Das bisher einzige Exemplar wurde in Saihangaobi in der Inneren Mongolei entdeckt. Den ersten Knochen, ein Oberschenkelknochen (Femur), entdeckte der „Dinosaurierjäger“ Xing Xu im Jahr 2005 bei Dreharbeiten eines Dokumentarfilms über die Entdeckung eines vorherigen Fundes, eines Sauropoden. Als er das Fossil auflas, um die Entdeckung neuer Fossilien zu demonstrieren, dachte er, es handle sich um ein weiteres Fossil des Sauropoden – Minuten später wurde jedoch klar, dass es sich um den Knochen eines Theropoden handelte.[1]
Stratigraphisch stammt der Fund aus der Iren-Dabasu-Formation (= Erlian-Formation). Das Absolutalter der Formation lässt sich jedoch nur näherungsweise bestimmen.

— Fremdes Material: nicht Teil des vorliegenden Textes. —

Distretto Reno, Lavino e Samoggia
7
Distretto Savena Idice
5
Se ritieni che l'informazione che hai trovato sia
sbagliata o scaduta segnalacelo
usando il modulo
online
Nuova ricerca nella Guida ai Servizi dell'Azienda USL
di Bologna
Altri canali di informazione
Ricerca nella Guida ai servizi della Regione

Mikropaläontologische Vergleiche (Ostrakoden, Charophyten) mit anderen zentralasiatischen Sedimentbecken deuten eine Einstufung in das Campanium bis Maastrichtium an.[2] Radiometrische Datierungen von detritischen Zirkonen aus der Formation lieferten Alter von 95,8 ± 6,2 Ma (Oberstes Cenomanium) und stehen nicht im Widerspruch zum mikropaläontologischen Befund, da sie lediglich ein Maximalalter angeben (eine Sedimentfolge kann nicht älter sein als das jüngste darin enthaltene detritische Mineralkorn).[3]

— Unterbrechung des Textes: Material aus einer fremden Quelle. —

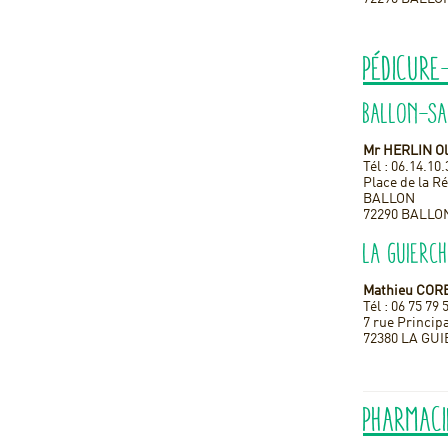
Pédicure
Ballon-S
Mr HERLIN Ol
Tél : 06.14.10
Place de la R
BALLON
72290 BALLO
La Guierc
Mathieu CO
Tél : 06 75 79 
7 rue Princip
72380 LA GU
Pharmaci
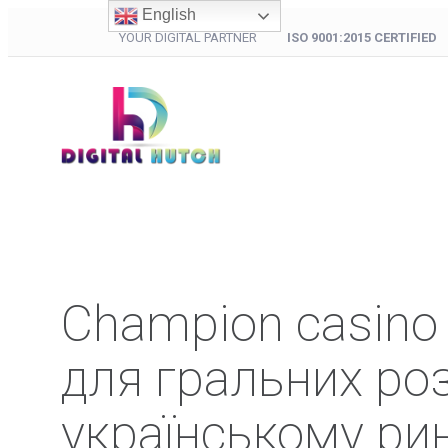
English
YOUR DIGITAL PARTNER
ISO 9001:2015 CERTIFIED
Champion casino
для гральних роз
українському ри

Der Fund umfasst ein unvollständiges Skelett (Holotypus, Katalognummer LH V001), das aus einem nahezu vollständigen Unterkiefer, einem fast vollständigen rechten Schulterblatt (Scapula), dem Großteil der Arme, fast vollständigen Beinen, Beckenknochen (einem fast vollständigen Schambein sowie einem fragmentarischen Darmbein), den meisten Schwanzwirbeln und einigen präsakralen Wirbeln (Wirbel vor dem Kreuzbein) besteht. Gigantoraptor war der größte bekannte Theropode der Iren-Dabasu-Fauna und wird in der Größe nur von Sonidosaurus übertroffen, dem einzigen bekannten Sauropoden dieser Fauna.[4]
Der Name Gigantoraptor bedeutet „gigantischer Räuber“ und spielt auf die Größe des Tieres an, während das Art-Epitheton erlianensis auf das Erlian-Becken verweist, wo das Skelett entdeckt wurde.

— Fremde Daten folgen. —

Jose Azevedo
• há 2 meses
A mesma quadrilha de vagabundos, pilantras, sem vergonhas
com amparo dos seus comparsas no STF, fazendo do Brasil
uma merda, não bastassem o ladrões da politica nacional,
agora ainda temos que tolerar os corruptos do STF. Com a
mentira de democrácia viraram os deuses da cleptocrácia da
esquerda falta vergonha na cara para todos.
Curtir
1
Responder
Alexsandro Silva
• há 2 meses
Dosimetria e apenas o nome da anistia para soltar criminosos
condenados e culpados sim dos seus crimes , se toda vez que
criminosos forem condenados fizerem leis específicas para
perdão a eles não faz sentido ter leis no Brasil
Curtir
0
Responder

Gigantoraptor ist mit einer geschätzten Länge von 8 Metern und einer Hüfthöhe von 3,5 Metern der größte bekannte Oviraptorosaurier. Das Gewicht wird auf 1400 Kilogramm geschätzt – für diese Schätzung wurde eine Formel nach Anderson et al. (1985) verwendet: . Cf ist der minimale Umfang des Oberschenkelknochens (Femur) und liegt bei Gigantoraptor bei 349 mm.[4] Wie alle Oviraptorosaurier hatte Gigantoraptor wahrscheinlich einen zahnlosen, tiefen Kiefer, der von einem Schnabel aus Horn überzogen war. Der gefundene Unterkiefer zeigt sowohl basale Merkmale früher Oviraptorosaurier als auch abgeleitete Merkmale spezialisierter Oviraptoriden. Die Unterkiefer waren von oben betrachtet U-förmig angeordnet und an der Nahtstelle (Symphyse) vollständig verschmolzen, sodass die Nahtstelle nicht erkennbar ist.
Die Schwanzwirbel waren wie bei anderen Oviraptorosauriern pneumatisiert, das heißt, mit Hohlräumen durchzogen. Gigantoraptor zeigte jedoch anders als andere Oviraptorosauria ein Paar von Öffnungen (Foramina) an den Seiten und eine große Öffnung an der Unterseite der Wirbelzentren der vorderen Schwanzwirbel. Die Wirbelzentren der hinteren Schwanzwirbel zeigten einen schwammartigen Aufbau, waren also mit vielen kleinen Kammern durchzogen – dieses Merkmal zeigt sich in ähnlicher Form auch bei den Titanosauria und war vermutlich eine Anpassung zur Gewichtsreduktion. Das Längenverhältnis der Beinknochen unterschied sich deutlich von anderen Theropoden ähnlicher Größe und wird als eine Anpassung an schnelles Laufen gedeutet.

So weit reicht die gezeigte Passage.